Selon moi, s’il y a un but que nous avons atteint grâce au projet de loi C-56, à part tout ce que la ministre Freeland a mentionné au sujet du logement... À mon avis, la meilleure façon d’accroître la concurrence au Canada est de réformer la loi. Nous voulons qu’il y ait davantage de concurrence, moins de consultations et de meilleurs prix pour les Canadiens. Si on regarde ce qui se passe dans d’autres pays, certainement ceux du G7 et de l’Organisation de coopération et de développement économiques, on constate que la meilleure façon d’assurer la stabilité des prix et d’offrir des prix plus bas est d’avoir davantage de concurrence.
L’étude de marché est un élément important parce que, comme je l’ai dit, même dans le secteur de l’épicerie, nous n’avons pas eu l’occasion de réaliser une étude complète.

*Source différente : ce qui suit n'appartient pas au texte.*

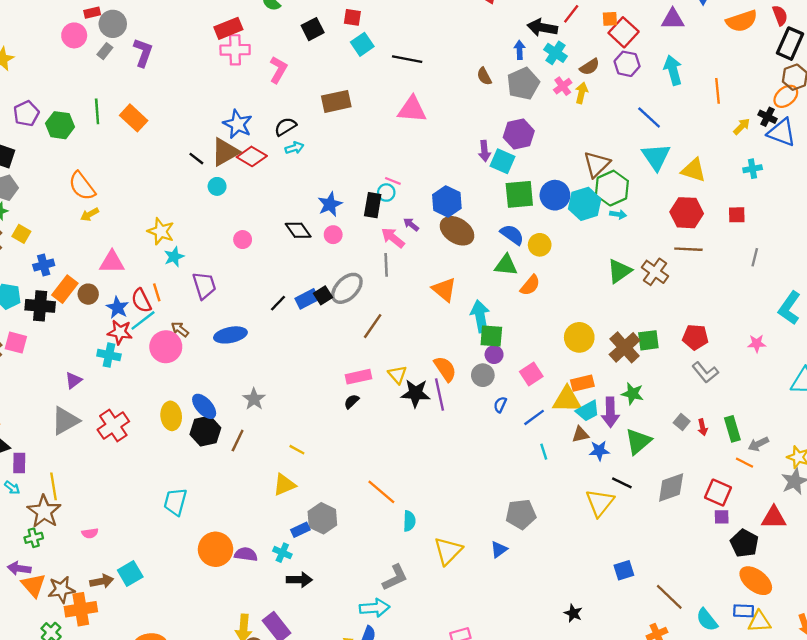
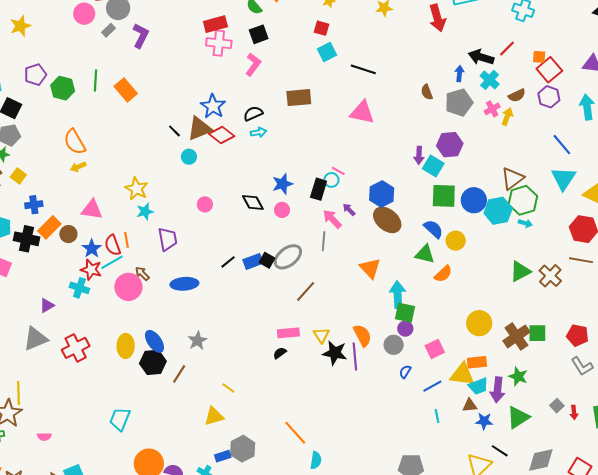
black square: (313, 29) -> (259, 34), moved
black square: (323, 295) -> (267, 260), turned -35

Toutefois, grâce à mes nouveaux pouvoirs, j’ai l’intention d’examiner de nouveau la question afin que les Canadiens soient mieux informés de l’état de l’industrie.
Bienvenue à tous les deux. Je suis ravie de voir dans le projet de loi C-56 des incitatifs fiscaux pour la construction et la propriété d’immeubles locatifs à long terme, dans le but d’augmenter l’offre de logements locatifs et de faire baisser les loyers, deux objectifs dont vous avez fait mention. Cependant, le projet de loi ne fait pas la promotion de logements abordables pour les personnes ayant un urgent besoin d’être logées, particulièrement les prestataires d’assistance sociale et les personnes qui vivent dans des refuges, sous la tente ou dans la rue. Il est fort probable qu’elles n’ont pas les moyens de se payer un logement au prix du marché.
Comment répondra-t-on aux besoins de ces groupes? Quelles mesures le gouvernement prend-il avec les provinces et les territoires, en particulier, pour établir des normes nationales et conclure des ententes de financement afin que chacun bénéficie des mesures nécessaires en matière de services sociaux, d’aide financière, de logement et de services de santé?
Je vous remercie de cette importante question. Comme je le disais à la sénatrice Marshall, nous ne prétendons pas que ce projet de loi est la seule et unique solution au problème du logement auquel le Canada fait face. C’est une mesure très importante. Nous avons pris de nombreuses autres mesures importantes, avant et pendant l’automne, y compris l’ajout de 20 milliards de dollars au Programme des obligations hypothécaires du Canada et l’annonce, pas plus tard qu’hier, de plans de construction uniformes préapprouvés.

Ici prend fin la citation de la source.